#### [Requirement]
Find the lines in the records that carry the word "décapage". Copy each one.

#### [Data for this exercise]
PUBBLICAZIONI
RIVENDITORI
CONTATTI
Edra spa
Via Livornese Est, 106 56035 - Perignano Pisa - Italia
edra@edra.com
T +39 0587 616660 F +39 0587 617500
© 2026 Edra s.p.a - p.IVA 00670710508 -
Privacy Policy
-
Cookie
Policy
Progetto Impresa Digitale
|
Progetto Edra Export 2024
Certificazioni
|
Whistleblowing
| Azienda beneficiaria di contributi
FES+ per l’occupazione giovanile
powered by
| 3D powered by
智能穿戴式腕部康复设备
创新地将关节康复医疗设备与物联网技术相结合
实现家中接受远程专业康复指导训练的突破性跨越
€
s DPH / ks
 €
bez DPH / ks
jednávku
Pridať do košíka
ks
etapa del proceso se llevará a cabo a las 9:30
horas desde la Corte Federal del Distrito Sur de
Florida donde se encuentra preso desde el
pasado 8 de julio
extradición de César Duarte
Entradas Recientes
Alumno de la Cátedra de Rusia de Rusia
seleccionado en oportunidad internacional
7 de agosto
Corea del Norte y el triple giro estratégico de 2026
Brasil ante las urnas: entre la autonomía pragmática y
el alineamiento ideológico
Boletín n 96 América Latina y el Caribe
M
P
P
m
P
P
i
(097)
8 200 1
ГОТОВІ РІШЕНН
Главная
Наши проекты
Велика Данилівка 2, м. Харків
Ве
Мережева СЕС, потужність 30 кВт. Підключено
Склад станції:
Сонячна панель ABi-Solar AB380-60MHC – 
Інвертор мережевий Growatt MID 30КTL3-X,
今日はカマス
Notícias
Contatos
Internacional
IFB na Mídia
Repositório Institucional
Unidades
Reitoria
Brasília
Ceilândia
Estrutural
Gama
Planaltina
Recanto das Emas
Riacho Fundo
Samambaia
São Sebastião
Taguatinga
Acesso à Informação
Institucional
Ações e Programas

...

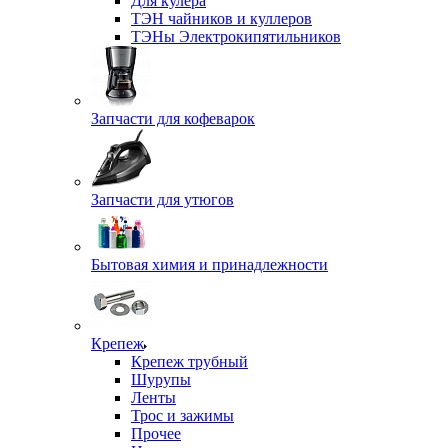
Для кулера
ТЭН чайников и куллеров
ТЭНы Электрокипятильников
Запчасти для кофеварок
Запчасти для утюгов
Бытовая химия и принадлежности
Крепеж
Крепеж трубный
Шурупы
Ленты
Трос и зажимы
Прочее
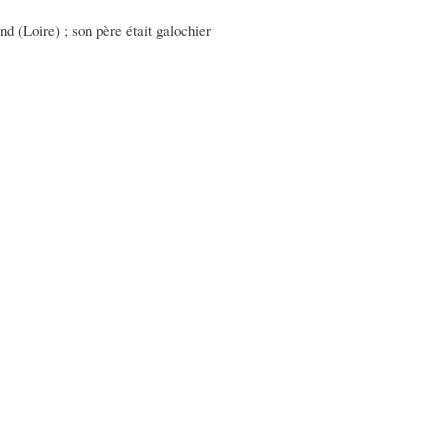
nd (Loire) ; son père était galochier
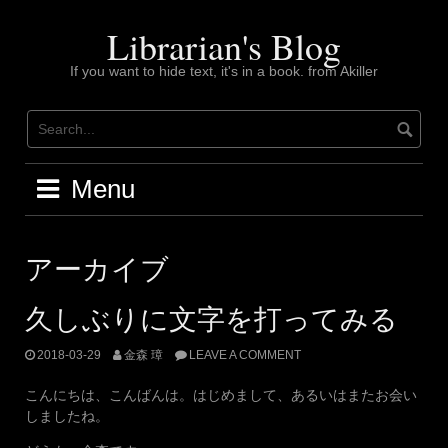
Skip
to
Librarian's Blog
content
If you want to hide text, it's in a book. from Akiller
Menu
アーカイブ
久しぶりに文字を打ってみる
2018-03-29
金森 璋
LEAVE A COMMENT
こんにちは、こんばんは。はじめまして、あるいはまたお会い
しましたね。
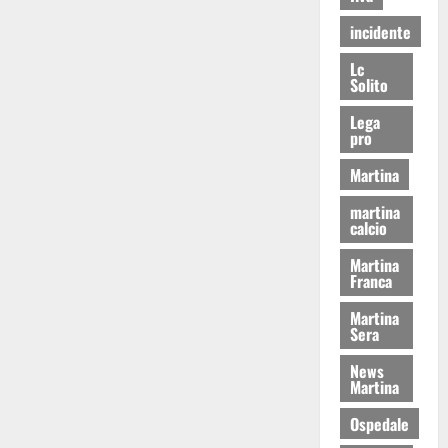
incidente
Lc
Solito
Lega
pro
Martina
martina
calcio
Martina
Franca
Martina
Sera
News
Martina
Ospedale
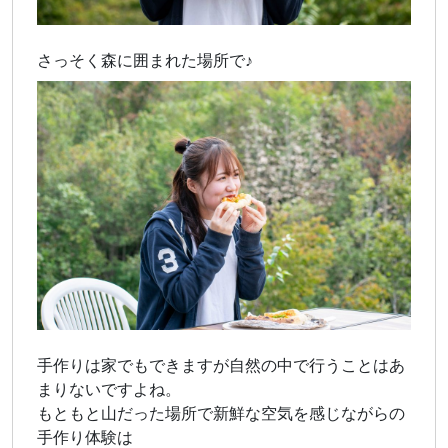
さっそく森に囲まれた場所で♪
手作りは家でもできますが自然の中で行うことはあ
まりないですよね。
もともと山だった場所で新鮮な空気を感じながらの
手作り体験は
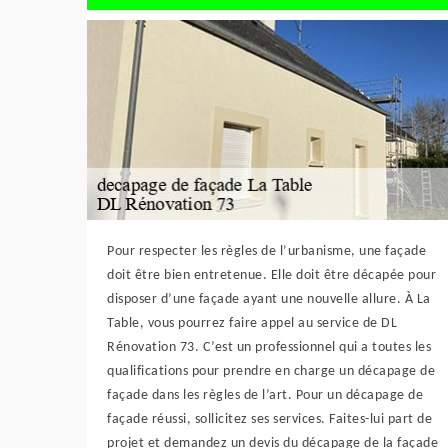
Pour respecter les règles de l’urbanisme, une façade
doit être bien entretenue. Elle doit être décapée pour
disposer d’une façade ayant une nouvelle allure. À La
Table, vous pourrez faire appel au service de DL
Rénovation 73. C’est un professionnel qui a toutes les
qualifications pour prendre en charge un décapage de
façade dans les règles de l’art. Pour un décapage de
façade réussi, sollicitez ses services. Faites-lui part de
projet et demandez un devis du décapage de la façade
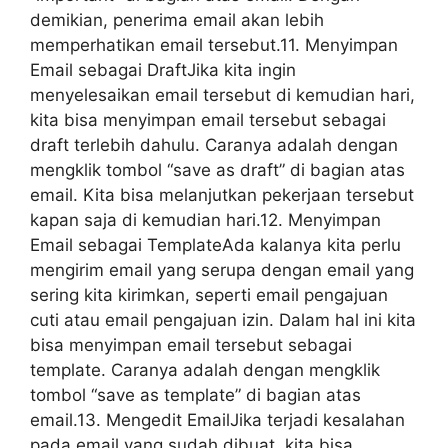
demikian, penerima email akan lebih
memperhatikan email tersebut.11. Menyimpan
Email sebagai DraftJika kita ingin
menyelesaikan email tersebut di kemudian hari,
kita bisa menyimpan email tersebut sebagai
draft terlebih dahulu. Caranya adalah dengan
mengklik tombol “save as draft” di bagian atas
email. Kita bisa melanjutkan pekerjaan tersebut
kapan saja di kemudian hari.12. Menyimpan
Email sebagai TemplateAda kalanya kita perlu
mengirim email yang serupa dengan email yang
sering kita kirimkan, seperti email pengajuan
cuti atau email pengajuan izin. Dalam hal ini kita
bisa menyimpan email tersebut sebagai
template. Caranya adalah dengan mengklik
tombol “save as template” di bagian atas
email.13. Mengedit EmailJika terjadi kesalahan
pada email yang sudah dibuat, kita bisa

#### [Answer to the problem]
qualifications pour prendre en charge un décapage de
façade dans les règles de l’art. Pour un décapage de
projet et demandez un devis du décapage de la façade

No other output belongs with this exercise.